» Problem
Report every line of the records below that includes the string "define".
####################
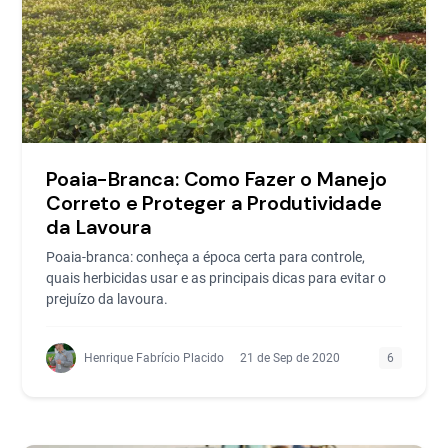
Poaia-Branca: Como Fazer o Manejo
Correto e Proteger a Produtividade
da Lavoura
Poaia-branca: conheça a época certa para controle,
quais herbicidas usar e as principais dicas para evitar o
prejuízo da lavoura.
Henrique Fabrício Placido
21 de Sep de 2020
6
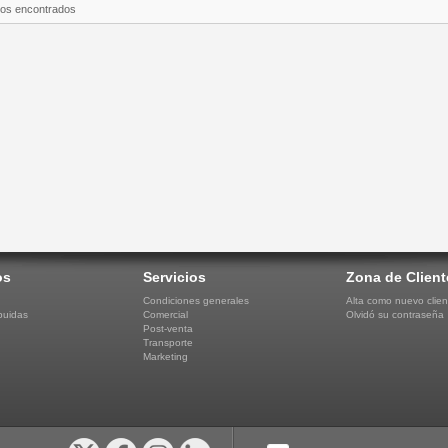
tos encontrados
os
Servicios
Zona de Client
Condiciones generales
Alta como nuevo clien
buidas
Comercial
Olvidó su contraseña
Post-venta
Transporte
Marketing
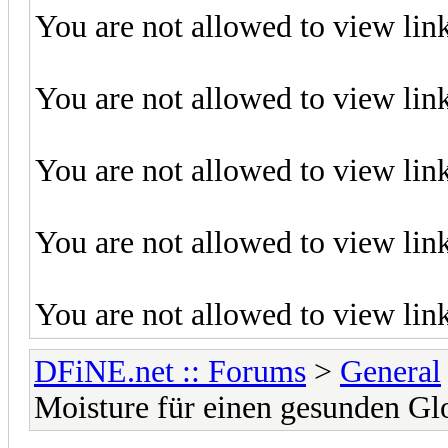
You are not allowed to view lin
You are not allowed to view lin
You are not allowed to view lin
You are not allowed to view lin
You are not allowed to view lin
DFiNE.net :: Forums
>
General
Moisture für einen gesunden G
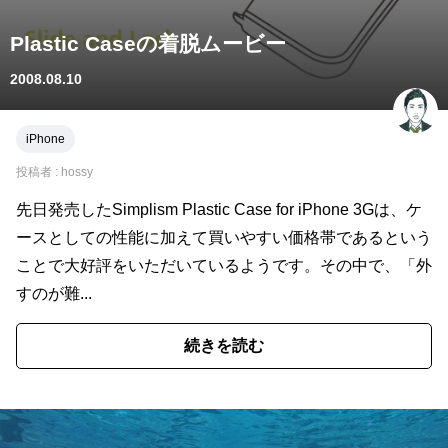
Plastic Caseの着脱ムービー
2008.08.10
iPhone
投稿者 :
hossy
先日発売したSimplism Plastic Case for iPhone 3Gは、ケ
ースとしての性能に加えて買いやすい価格帯であるという
ことで大好評をいただいているようです。その中で、「外
すのが難...
続きを読む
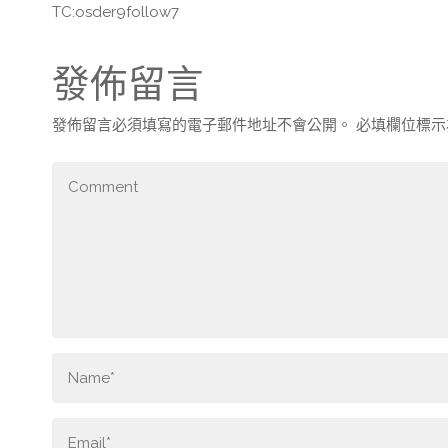
TC:osder9follow7
發佈留言
發佈留言必須填寫的電子郵件地址不會公開。
必填欄位標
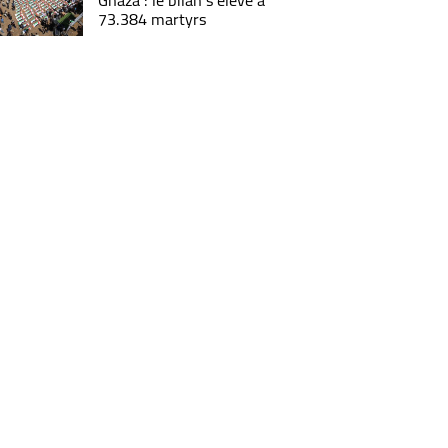
Ghaza : le bilan s'élève à
73.384 martyrs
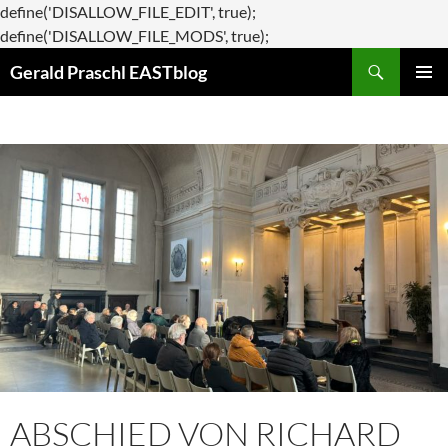
define('DISALLOW_FILE_EDIT', true);
Zum
define('DISALLOW_FILE_MODS', true);
Suchen
Inhalt
Gerald Praschl EASTblog
springen
PRIMÄR
MENÜ
ABSCHIED VON RICHARD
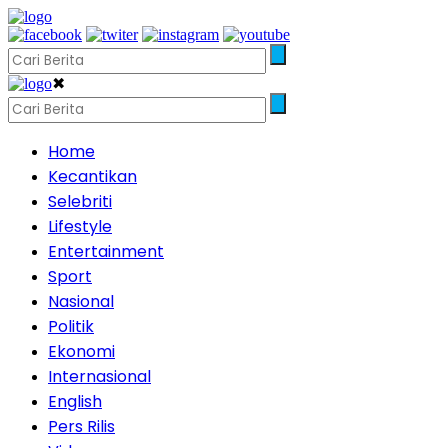
✖
Home
Kecantikan
Selebriti
Lifestyle
Entertainment
Sport
Nasional
Politik
Ekonomi
Internasional
English
Pers Rilis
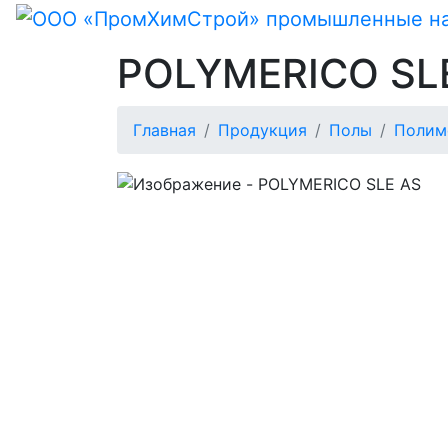
POLYMERICO SL
Главная
Продукция
Полы
Полим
####################
» Expected output
define('DISALLOW_FILE_EDIT', true);
define('DISALLOW_FILE_MODS', true);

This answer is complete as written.